Could you copy the records below exactly, leaving out any pictures they include?

§ RECORDS
^^^^^^^^

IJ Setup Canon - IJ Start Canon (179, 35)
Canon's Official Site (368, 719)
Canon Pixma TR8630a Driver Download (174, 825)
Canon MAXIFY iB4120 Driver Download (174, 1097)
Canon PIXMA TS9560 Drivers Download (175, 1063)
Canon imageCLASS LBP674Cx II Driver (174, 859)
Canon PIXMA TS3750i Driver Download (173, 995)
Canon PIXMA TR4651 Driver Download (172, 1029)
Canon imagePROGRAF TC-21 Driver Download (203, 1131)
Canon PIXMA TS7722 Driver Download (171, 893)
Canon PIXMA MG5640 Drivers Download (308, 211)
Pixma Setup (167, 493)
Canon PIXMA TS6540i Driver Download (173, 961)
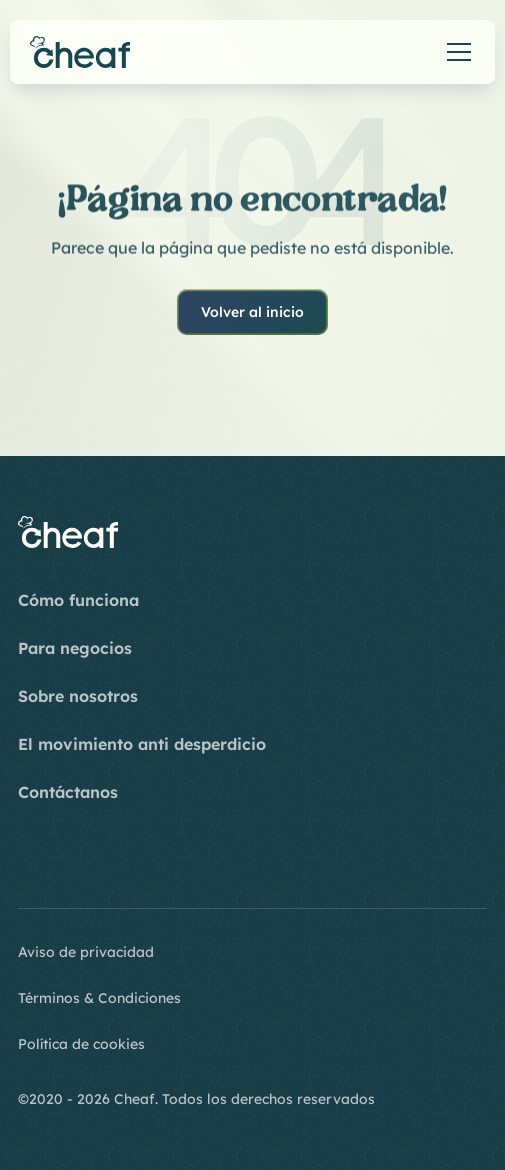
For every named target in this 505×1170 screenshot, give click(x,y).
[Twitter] (178, 860)
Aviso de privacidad (86, 952)
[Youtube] (82, 860)
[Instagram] (34, 860)
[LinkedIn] (130, 860)
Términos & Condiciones (99, 998)
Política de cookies (81, 1044)
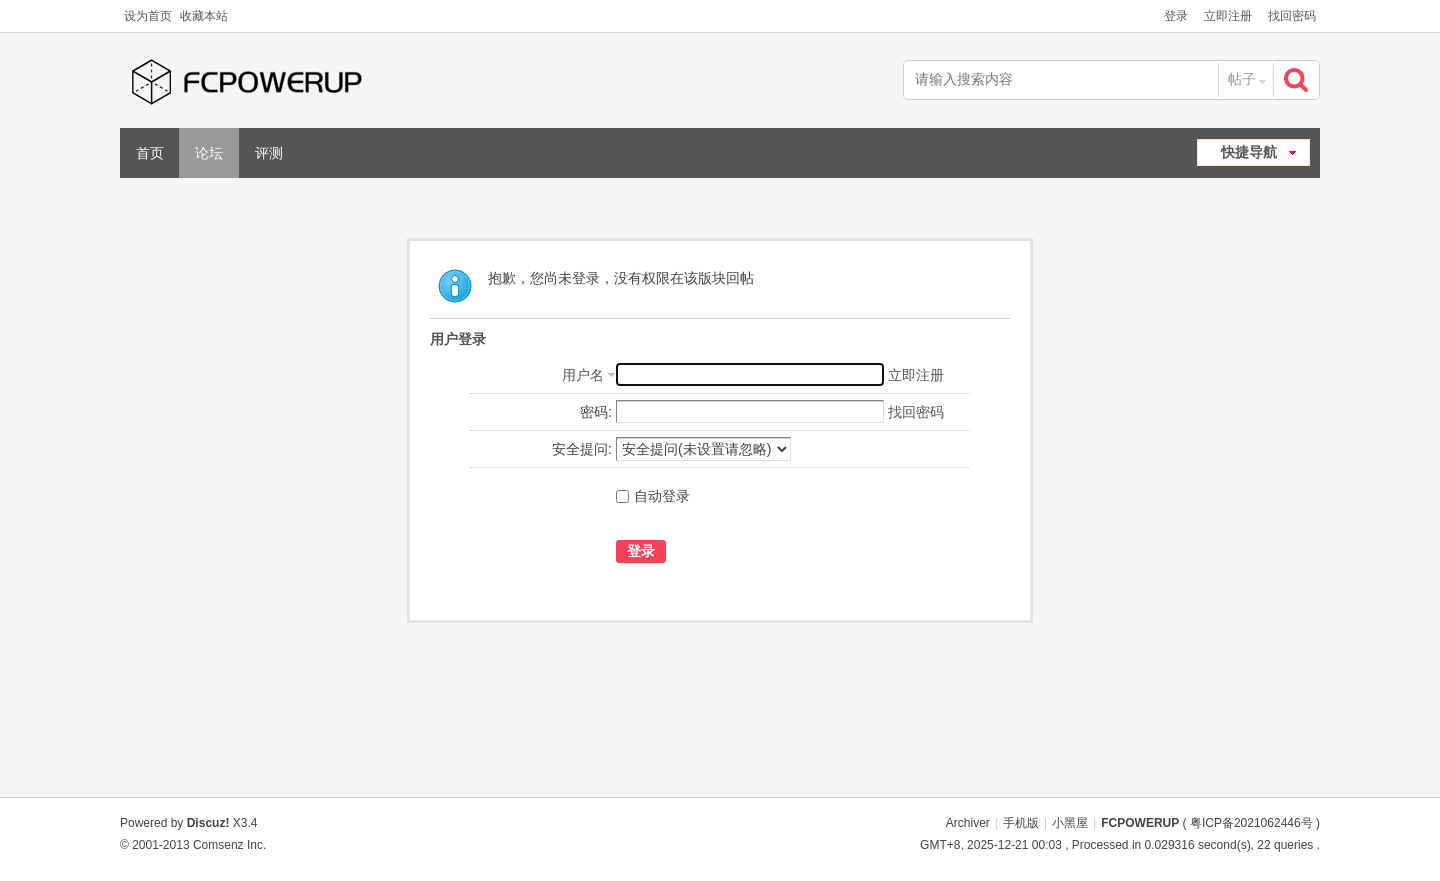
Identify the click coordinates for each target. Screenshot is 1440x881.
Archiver (968, 823)
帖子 (1242, 79)
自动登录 (653, 496)
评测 (269, 153)
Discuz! (208, 823)
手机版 (1021, 823)
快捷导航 (1249, 152)
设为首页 (148, 16)
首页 (150, 153)
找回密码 (1292, 16)
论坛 (209, 153)
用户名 (583, 375)
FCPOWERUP (1140, 823)
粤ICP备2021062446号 (1251, 823)
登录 (1176, 16)
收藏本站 (204, 16)
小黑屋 (1070, 823)
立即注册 (1228, 16)
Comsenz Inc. (229, 845)
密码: (596, 412)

^^^^^^^^

§ RESPONSE
IJ Setup Canon - IJ Start Canon (179, 35)
Canon's Official Site (368, 719)
Canon Pixma TR8630a Driver Download (174, 825)
Canon MAXIFY iB4120 Driver Download (174, 1097)
Canon PIXMA TS9560 Drivers Download (175, 1063)
Canon imageCLASS LBP674Cx II Driver (174, 859)
Canon PIXMA TS3750i Driver Download (173, 995)
Canon PIXMA TR4651 Driver Download (172, 1029)
Canon imagePROGRAF TC-21 Driver Download (203, 1131)
Canon PIXMA TS7722 Driver Download (171, 893)
Canon PIXMA MG5640 Drivers Download (308, 211)
Pixma Setup (167, 493)
Canon PIXMA TS6540i Driver Download (173, 961)
For every named target in this 505×1170 screenshot, give click(x,y).
[Twitter] (178, 860)
Aviso de privacidad (86, 952)
[Youtube] (82, 860)
[Instagram] (34, 860)
[LinkedIn] (130, 860)
Términos & Condiciones (99, 998)
Política de cookies (81, 1044)
Identify the click coordinates for each target. Screenshot is 1440x881.
Archiver (968, 823)
帖子 (1242, 79)
自动登录 (653, 496)
评测 (269, 153)
Discuz! (208, 823)
手机版 (1021, 823)
快捷导航 (1249, 152)
设为首页 (148, 16)
首页 (150, 153)
找回密码 (1292, 16)
论坛 (209, 153)
用户名 (583, 375)
FCPOWERUP (1140, 823)
粤ICP备2021062446号 (1251, 823)
登录 (1176, 16)
收藏本站 (204, 16)
小黑屋 (1070, 823)
立即注册 (1228, 16)
Comsenz Inc. (229, 845)
密码: (596, 412)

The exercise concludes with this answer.